A painting by Il Morazzone worth £2 million at risk of leaving UK
- Export bar is to allow time for a UK gallery or institution to acquire the painting
- Painting is the only known surviving self-portrait by the Lombard baroque painter and shows the artist both as a painter and a knight
Self-Portrait as a Knight, with a horse, an easel with painter’s palette and a page’ by Pier Francesco Mazzucchelli, also known as ‘il Morazzone’, is at risk of leaving the country unless a buyer can be found.
The painting is an example of Lombard art, which has its origins in Lombardy in northern Italy during the early 17th century and remains a relatively unexplored field in art history. The style combines natural realism with intense spirituality and piety.
A work by il Morazzone is rare outside of northern Italy and this painting was presumed lost until its appearance on the London art market in 2020. A departure from the UK of this newly discovered self-portrait would amount to a significant loss.
Arts Minister Lord Parkinson of Whitley Bay said:
There are no significant self-portraits by il Morazzone in any public collections in the UK, so this painting is a rare treasure. I hope that a buyer comes forward so that it can be studied and admired in this country.
The Minister’s decision follows the advice of the Reviewing Committee on the Export of Works of Art and Objects of Cultural Interest. The Committee agreed that this is an extraordinary and rare work from an important school of Italian painting notably absent from UK collections and the significance of this being il Morazzone’s only known self-portrait. As such, they agreed that the painting held importance for research into the social status of painters in 17th century Lombardy.

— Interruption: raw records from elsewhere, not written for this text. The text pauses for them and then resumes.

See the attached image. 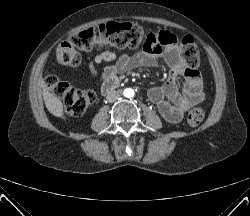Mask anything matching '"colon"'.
<instances>
[{
	"label": "colon",
	"mask_w": 250,
	"mask_h": 216,
	"mask_svg": "<svg viewBox=\"0 0 250 216\" xmlns=\"http://www.w3.org/2000/svg\"><path fill=\"white\" fill-rule=\"evenodd\" d=\"M144 29L130 22H108L75 33L63 41L57 48V59L67 66L78 65L81 61V51L92 48H136L142 45ZM179 52L184 65L195 70L200 61L198 47L190 36L178 41ZM144 48V47H143ZM46 84L62 101L65 112L70 116L82 115L94 102L95 94L91 90L77 89L62 81L56 75H50ZM205 116V109L198 105L190 110L187 121L191 126L199 125Z\"/></svg>",
	"instance_id": "obj_1"
}]
</instances>
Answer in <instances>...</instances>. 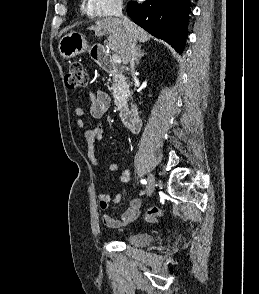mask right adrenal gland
Masks as SVG:
<instances>
[{"instance_id": "right-adrenal-gland-1", "label": "right adrenal gland", "mask_w": 259, "mask_h": 294, "mask_svg": "<svg viewBox=\"0 0 259 294\" xmlns=\"http://www.w3.org/2000/svg\"><path fill=\"white\" fill-rule=\"evenodd\" d=\"M145 55L144 51L141 50V46L137 47V54H136V65L139 64L140 59Z\"/></svg>"}]
</instances>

Committee Member Professor Mark Hallett said:
This is an unusually complex and fascinating picture that cries out for further research and analysis, both as a self-portrait of an important painter from the period, and as a work that illuminates the wider social and cultural dynamics of the 17 th century Lombardy art world.
The painting, which for many years was housed in an English family collection, also has the potential to provide new and important perspectives on the collecting of Italian Baroque art in Britain.

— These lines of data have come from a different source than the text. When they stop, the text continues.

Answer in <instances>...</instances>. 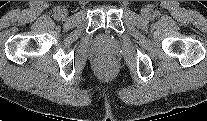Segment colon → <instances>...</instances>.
<instances>
[{
    "mask_svg": "<svg viewBox=\"0 0 207 121\" xmlns=\"http://www.w3.org/2000/svg\"><path fill=\"white\" fill-rule=\"evenodd\" d=\"M96 67L100 73L107 74L115 69L116 61L111 54L103 53L97 57Z\"/></svg>",
    "mask_w": 207,
    "mask_h": 121,
    "instance_id": "5ec220e1",
    "label": "colon"
}]
</instances>
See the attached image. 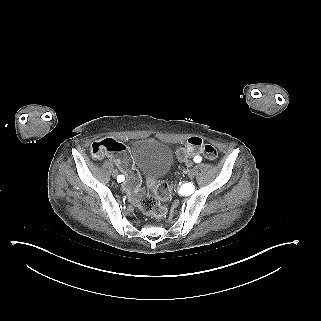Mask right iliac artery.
Returning <instances> with one entry per match:
<instances>
[{
    "label": "right iliac artery",
    "mask_w": 321,
    "mask_h": 321,
    "mask_svg": "<svg viewBox=\"0 0 321 321\" xmlns=\"http://www.w3.org/2000/svg\"><path fill=\"white\" fill-rule=\"evenodd\" d=\"M117 180H118V182L124 181V176L123 175H119Z\"/></svg>",
    "instance_id": "82829eb1"
}]
</instances>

The Committee made its recommendation on the grounds that the departure of the painting from the UK would be a misfortune owing to its outstanding significance for the study of Lombard painting during the baroque period.
The decision on the export licence application for the painting will be deferred for a period ending on 8th November 2022 inclusive. At the end of the first deferral period owners will have a consideration period of 15 Business Days to consider any offer(s) to purchase the painting at the recommended price of £2,000,000. The second deferral period will commence following the signing of an Option Agreement and will last for four months.
Notes to editors
- Organisations or individuals interested in purchasing the painting should contact the RCEWA on 0845 300 6200.

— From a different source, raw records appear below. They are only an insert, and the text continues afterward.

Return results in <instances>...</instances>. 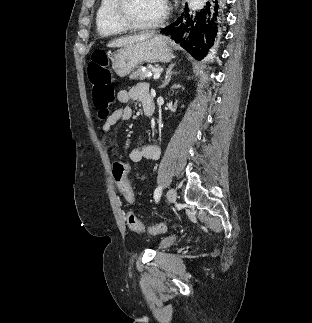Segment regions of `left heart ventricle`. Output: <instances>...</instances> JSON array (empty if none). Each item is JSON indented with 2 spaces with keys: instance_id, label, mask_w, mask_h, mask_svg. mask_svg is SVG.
<instances>
[{
  "instance_id": "left-heart-ventricle-1",
  "label": "left heart ventricle",
  "mask_w": 312,
  "mask_h": 323,
  "mask_svg": "<svg viewBox=\"0 0 312 323\" xmlns=\"http://www.w3.org/2000/svg\"><path fill=\"white\" fill-rule=\"evenodd\" d=\"M122 5H125L124 13L137 22H152L153 18H159L164 7L162 0H122Z\"/></svg>"
}]
</instances>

- Details of the painting are as follows:
Pier Francesco Mazzucchelli, called ‘il Morazzone’ (1573–1626)
Self-Portrait as a Knight, with a horse, an easel with painter’s palette and a page, about 1605–10
Oil on canvas
78.6 x 59.3 cm
The painting has been recently cleaned and restored. The canvas was lined, perhaps in the late 19th or early 20th century. While the original tacking edges have been lost there is evidence of cusping at top and bottom, and although there is a narrow band of damage along the left vertical edge the overall format seems to be well preserved. Although there are no significant damages, there is evidence of wear in some of the darker areas – in the background, the man’s hair, in the darker parts of his face and on his grey cloak – which is not unexpected in a painting of this date.
Diego Felípez de Guzmán y Dávila, 1st Marqués de Leganés (1580–1655), Madrid, by 1642;
Recorded in the Leganés collection, in Morata de Tajuña (south-east of Madrid), in 1655;
Collection of the counts of Altamira, Morata de Tajuña, by 1753;
[The picture presumably made its way from Spain to England in the late 18th or early 19th century];
Catherine Brooks (1853–1934), Flitwick Manor, Bedfordshire;
By whom left to her cousin, Robert Adolphus Lyall (1876–1948);
Thence by descent until offered for sale, Bonhams, London, 8 July 2020, lot 312 (as Circle of Gian Lorenzo Bernini), estimate £40-60,000 (withdrawn);
Purchased privately by the present owner.
The Reviewing Committee on the Export of Works of Art and Objects of Cultural Interest is an independent body, serviced by the Arts Council (ACE), which advises the Secretary of State for Digital, Culture, Media and Sport on whether a cultural object, intended for export, is of national importance under specified criteria.
Arts Council England is the national development agency for creativity and culture. They have set out in their strategic vision in Let’s Create that by 2030 they want England to be a country in which everyone’s creativity is valued and given the chance to flourish and where everyone has access to a remarkable range of high-quality cultural experiences. ACE invest public money from the Government and The National Lottery to help support the sector and to deliver this vision.
Following the Covid-19 crisis, the Arts Council developed a £160 million Emergency Response Package, with nearly 90% coming from the National Lottery, for organisations and individuals needing support. They are also one of the bodies responsible for administering the Government’s unprecedented Culture Recovery Fund.